Anyway, let us assume for this discussion that "you can use [the wavefunction] to assign amplitudes to combinations of measurable outcomes." But then, to conduct an experiment and test the Bell inequalities, you have to measure correlations, and one typically conducts two separate measurements - on the first and on the second particle, and consequently the projection postulate is used to calculate the probabilities that quantum mechanics is supposed to predict. Again, as I said, while maybe "we can use the Born rule to calculate the probability of measuring such combinations", as the product of spin projections is an Hermitian operator, but in practice the actual measurement consists of two separate measurements. Furthermore, maybe I should admit that I cannot be sure that it is the projection postulate and not the Born rule that generates nonlocality, which does not seem to exist in the rigorous unitary evolution picture, as both the Born rule and the projection postulate are just approximations.

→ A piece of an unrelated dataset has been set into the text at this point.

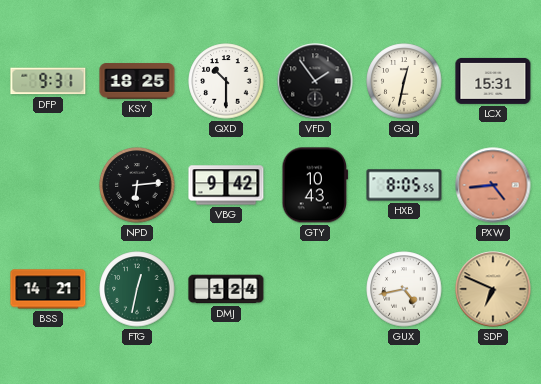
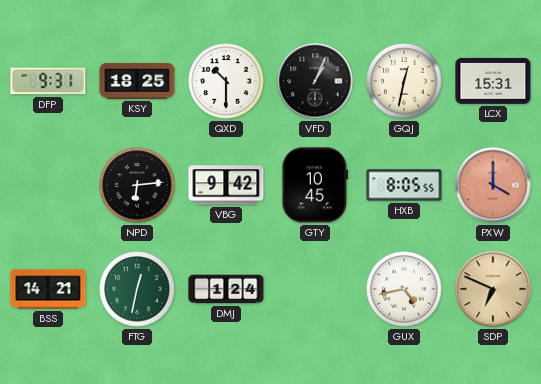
VFD: 1:54 -> 1:04
GTY: 10:43 -> 10:45
PXW: 4:44 -> 4:00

However, my bet is the projection postulate is the main culprit.

JesseM said:
For combinations of spin measurements it might be that there is no time-dependence in the amplitudes, in which case it wouldn't really matter whether the measurements were simultaneous or not.

And if it does not matter, we may assume that we need two measurements, one after another (anyway, two absolutely simultaneous measurements are an abstraction), and the projection postulate is needed to calculate the prediction of quantum mechanics.
 
  • #108
ZapperZ said:
You accepted "fair sampling" in neutrino detection but reject it in Bell-type experiments? What gives? How do you think they detect neutrinos in the first place?

Zz.

I admit that I have no clear idea on what form of the fair sampling assumption is used in neutrino detection and what it has to do with the fair sampling assumption in the experiments on Bell inequalities. Furthermore, if it is found tomorrow that neutrinos have zero mass after all, I won't loose any sleep over such development. I'd like also to emphasize that there is not necessarily something wrong with accepting something in one situation and rejecting the same thing in another situation. I both accept irreversibility in thermodynamics and refuse to accept it as a rigorous concept. Another example: the Boltzmann's hypothesis of molecular chaos made possible his outstanding achievements - the kinetic equation named after him and the famous H-theorem. However, strictly speaking, the hypothesis is wrong, as it introduces irreversibility where mechanics is reversible. The analogy with the fair sampling assumption is striking: in both cases some assumptions are introduced which are external with respect to the underlying mechanics, and inevitably such assumptions are, strictly speaking, wrong in both cases. At least that's my understanding.